=== Available data ===

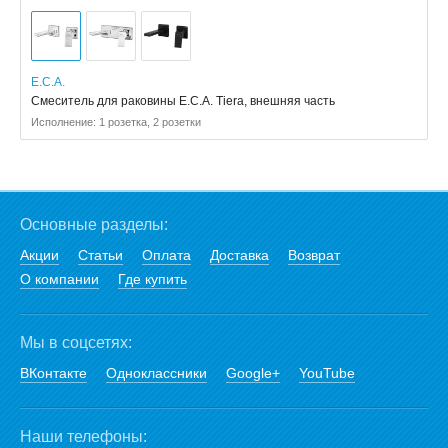
E.C.A.
Смеситель для раковины E.C.A. Tiera, внешняя часть
Исполнение: 1 розетка, 2 розетки
Основные разделы:
Акции
Статьи
Оплата
Доставка
Возврат
О компании
Где купить
Мы в соцсетях:
ВКонтакте
Одноклассники
Google+
YouTube
Наши телефоны:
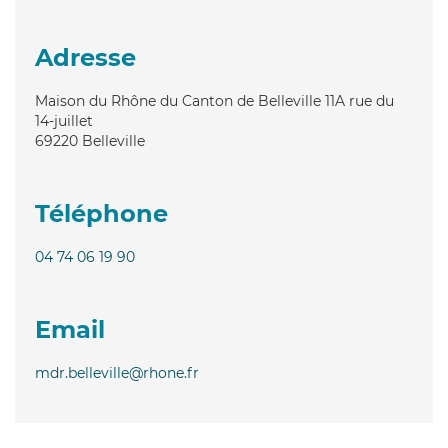
Adresse
Maison du Rhône du Canton de Belleville 11A rue du
14-juillet
69220
Belleville
Téléphone
04 74 06 19 90
Email
mdr.belleville@rhone.fr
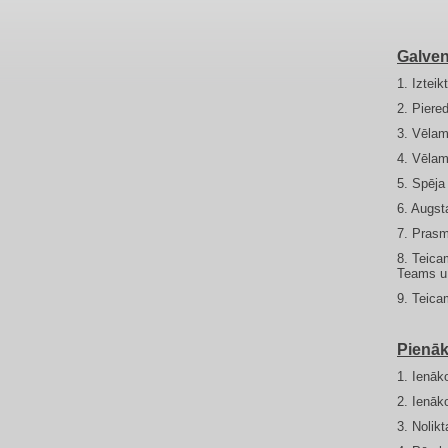
Galven
1. Iztei
2. Piere
3. Vēlam
4. Vēlam
5. Spēja 
6. Augsta
7. Prasm
8. Teica
Teams u.
9. Teica
Pienāk
1. Ienāk
2. Ienāk
3. Nolik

===

Problem description =>
Your copy of the records must be exact and must contain no pictures.

Reply =>
E.C.A.
Смеситель для раковины E.C.A. Tiera, внешняя часть
Исполнение: 1 розетка, 2 розетки
Основные разделы:
Акции
Статьи
Оплата
Доставка
Возврат
О компании
Где купить
Мы в соцсетях:
ВКонтакте
Одноклассники
Google+
YouTube
Наши телефоны:
Adresse
Maison du Rhône du Canton de Belleville 11A rue du
14-juillet
69220
Belleville
Téléphone
04 74 06 19 90
Email
mdr.belleville@rhone.fr
Galven
1. Iztei
2. Piere
3. Vēlam
4. Vēlam
5. Spēja 
6. Augsta
7. Prasm
8. Teica
Teams u.
9. Teica
Pienāk
1. Ienāk
2. Ienāk
3. Nolik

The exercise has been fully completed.